A workshop will be held March 23 to set goals for the element,
based on concerns voiced by the public at the first land use
workshop, held Feb. 16.
“We are undertaking important work for the city,” commission Chair
Anne Johnson said. “It is essential for the community to
participate.”
Revisions to the element are mandated by the state. The last
revision to Laguna’s element was in the 1980s.
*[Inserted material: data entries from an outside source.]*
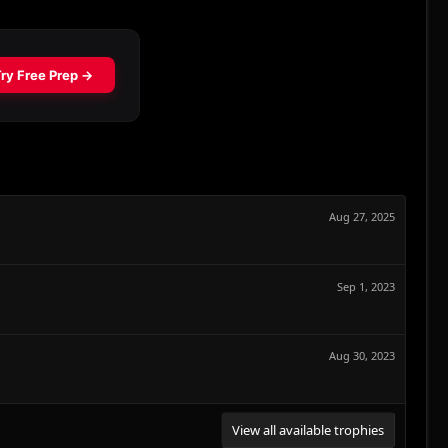
Aug 27, 2025
Sep 1, 2023
Aug 30, 2023
View all available trophies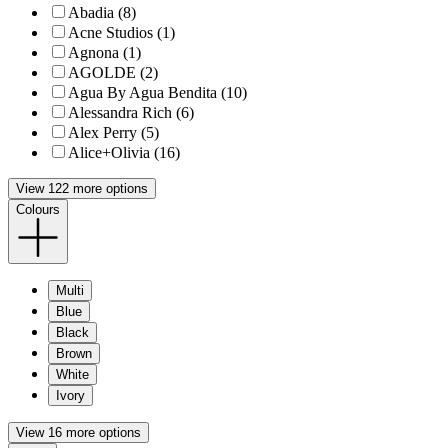
Abadia (8)
Acne Studios (1)
Agnona (1)
AGOLDE (2)
Agua By Agua Bendita (10)
Alessandra Rich (6)
Alex Perry (5)
Alice+Olivia (16)
View 122 more options
Colours
Multi
Blue
Black
Brown
White
Ivory
View 16 more options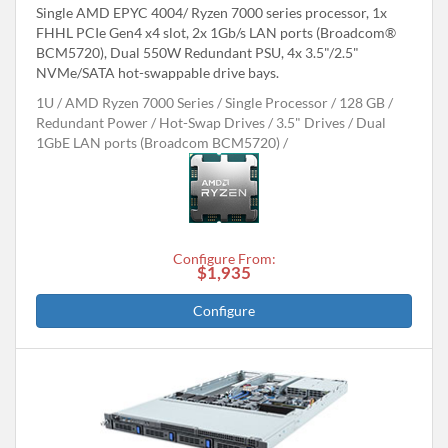
Single AMD EPYC 4004/ Ryzen 7000 series processor, 1x
FHHL PCIe Gen4 x4 slot, 2x 1Gb/s LAN ports (Broadcom®
BCM5720), Dual 550W Redundant PSU, 4x 3.5"/2.5"
NVMe/SATA hot-swappable drive bays.
1U
AMD Ryzen 7000 Series
Single Processor
128 GB
Redundant Power
Hot-Swap Drives
3.5" Drives
Dual
1GbE LAN ports (Broadcom BCM5720)
Configure From:
$1,935
Configure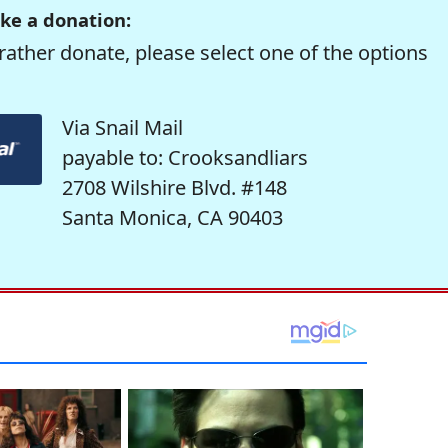
ke a donation:
rather donate, please select one of the options
Via Snail Mail
payable to: Crooksandliars
2708 Wilshire Blvd. #148
Santa Monica, CA 90403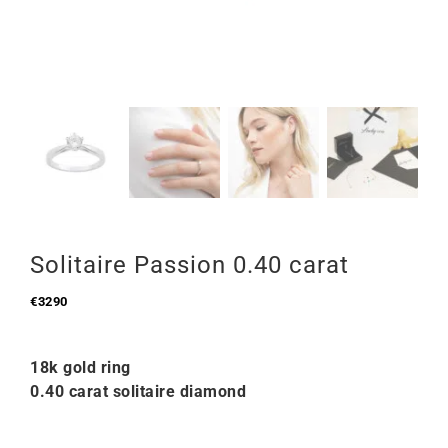
Solitaire Passion 0.40 carat
€
3290
18k gold ring
0.40 carat solitaire diamond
The commission asked participants at the first workshop to
concentrate on issues, not solutions. Issues may be telephoned to
city Principal Planner Carolyn Martin at (949) 497-0398 or e-mailed
“Don’t editorialize,” Johnson said.
Five former commissioners were among the 45 participants at the
February workshop.
“The commission and the general plan resolve some neighborhood
[land use] issues,” said former commissioner Wayne Peterson, also a
former councilman. “I had a call from a lady in Lagunita where the
commission had recently done a specific plan. She told me about a new
owner, who had paid umpteen-million dollars and wanted a really big
house. She gave him a copy of what was allowable in the neighborhood
and he said no one had told him.”
Peterson said neighborhood compatibility should be maintained and
the commission should be the initiator.
“If the average [home] is 18-feet high, don’t approve 26 feet,”
Peterson said. “We need to start looking back on the values of the
community.”
Better enforcement is needed, said Becky Jones, also a former
commissioner. Some of the issues brought out at the meeting were
issues discussed by the commission when she served 20 years ago.
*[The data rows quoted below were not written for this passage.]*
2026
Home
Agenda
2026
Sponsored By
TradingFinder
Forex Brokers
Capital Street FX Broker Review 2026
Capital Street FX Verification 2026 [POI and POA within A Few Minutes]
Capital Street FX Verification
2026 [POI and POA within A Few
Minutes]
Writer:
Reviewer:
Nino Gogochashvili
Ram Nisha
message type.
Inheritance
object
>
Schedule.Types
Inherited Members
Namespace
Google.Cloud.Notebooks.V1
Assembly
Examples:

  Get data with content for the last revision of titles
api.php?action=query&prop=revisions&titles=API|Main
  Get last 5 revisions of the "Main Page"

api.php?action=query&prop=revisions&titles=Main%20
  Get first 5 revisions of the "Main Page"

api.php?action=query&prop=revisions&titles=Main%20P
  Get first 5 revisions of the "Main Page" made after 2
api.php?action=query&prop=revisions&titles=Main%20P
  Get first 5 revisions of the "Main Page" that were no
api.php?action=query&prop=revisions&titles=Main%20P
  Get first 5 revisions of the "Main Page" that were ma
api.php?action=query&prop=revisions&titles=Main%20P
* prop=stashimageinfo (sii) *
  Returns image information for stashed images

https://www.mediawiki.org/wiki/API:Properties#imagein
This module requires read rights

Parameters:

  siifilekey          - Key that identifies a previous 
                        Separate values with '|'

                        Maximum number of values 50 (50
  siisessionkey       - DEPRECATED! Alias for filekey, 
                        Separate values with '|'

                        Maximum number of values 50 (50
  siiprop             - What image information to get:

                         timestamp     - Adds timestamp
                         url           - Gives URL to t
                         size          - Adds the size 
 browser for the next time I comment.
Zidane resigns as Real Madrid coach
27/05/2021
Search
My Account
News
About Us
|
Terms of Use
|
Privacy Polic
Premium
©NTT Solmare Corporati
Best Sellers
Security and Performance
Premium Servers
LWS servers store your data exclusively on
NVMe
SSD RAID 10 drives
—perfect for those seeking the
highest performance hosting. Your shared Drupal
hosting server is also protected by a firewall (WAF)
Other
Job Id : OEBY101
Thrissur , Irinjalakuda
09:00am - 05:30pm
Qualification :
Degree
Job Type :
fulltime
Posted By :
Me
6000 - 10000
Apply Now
“We need to remember that Laguna Beach is often referred to as
‘built-out’ and we have standards that ensure that,” Jones said. “We
need to focus on recycling and that doesn’t mean one story becoming
two stories, a 2,500-square-foot home becoming a 5,000 square-foot
home, two businesses becoming five or one street-to-street lot
becoming two lots.”
Carter Mudge said there is tension between describing the town as
built-out with a goal of village preservation and property rights.
That tension has always been recognized, according to City Atty.
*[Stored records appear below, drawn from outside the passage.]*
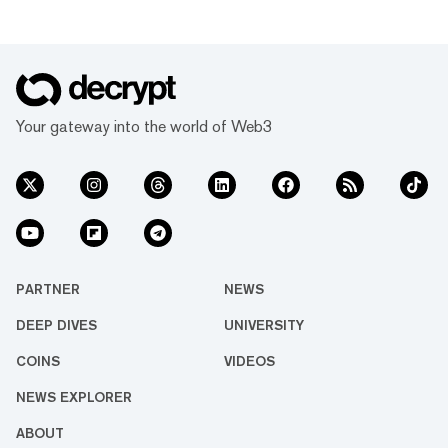
Your gateway into the world of Web3
PARTNER
NEWS
DEEP DIVES
UNIVERSITY
COINS
VIDEOS
NEWS EXPLORER
ABOUT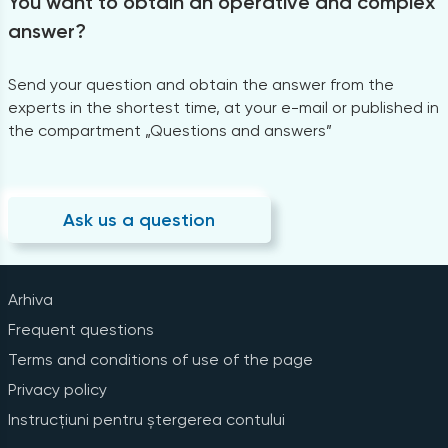
You want to obtain an operative and complex
answer?
Send your question and obtain the answer from the
experts in the shortest time, at your e-mail or published in
the compartment „Questions and answers”
Ask us a question
Arhiva
Frequent questions
Terms and conditions of use of the page
Privacy policy
Instrucțiuni pentru ștergerea contului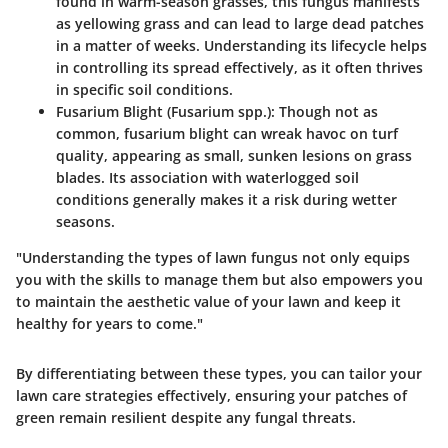
found in warm-season grasses, this fungus manifests
as yellowing grass and can lead to large dead patches
in a matter of weeks. Understanding its lifecycle helps
in controlling its spread effectively, as it often thrives
in specific soil conditions.
Fusarium Blight (Fusarium spp.)
: Though not as
common, fusarium blight can wreak havoc on turf
quality, appearing as small, sunken lesions on grass
blades. Its association with waterlogged soil
conditions generally makes it a risk during wetter
seasons.
"Understanding the types of lawn fungus not only equips
you with the skills to manage them but also empowers you
to maintain the aesthetic value of your lawn and keep it
healthy for years to come."
By differentiating between these types, you can tailor your
lawn care strategies effectively, ensuring your patches of
green remain resilient despite any fungal threats.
Philip Kohn. Courts recognize that governments take actions that can
have the effect of diminished property values; however, “taking”
occurs only when the government action reduces the property value to
zero, he said.
“When property values increase 25% a year, I don’t know how that
can be a taking,” former Commissioner Doug Reilly said.
Ed Almanza, board member of Ocean Laguna Foundation, raised the
issue of impacts on coastal resources and neighborhoods.
“We propose to develop some means to send visitors to areas that
can accommodate them, shaping land use to direct them to areas with
facilities,” Almanza said. “We will conduct an inventory of coastal
resources and based on that, we could figure where we want visitors
to be.”
Some of the issues raised at the workshop also pertain to other
elements of the general plan.
Loma Terrace resident Michael Hoag said the element and city
boards should make clear the concepts of “Livable Cities” and
“Traffic Calming.”
“People go crazy when they hear those terms and they need to
understand what they mean,” Hoag said. “I also would like the
commission to understand ‘hyper-mobility induced traffic,’ and
discuss it.”
However, the land use element coordinates and synthesizes polices
in the six other mandated general plan elements: circulation,
housing, conservation, open space, noise and safety, and may even go
beyond physical planning to address social and economic issues,
according to Johnson.
The element establishes a diverse set of community goals and
objectives to be considered in decision making, according to Johnson.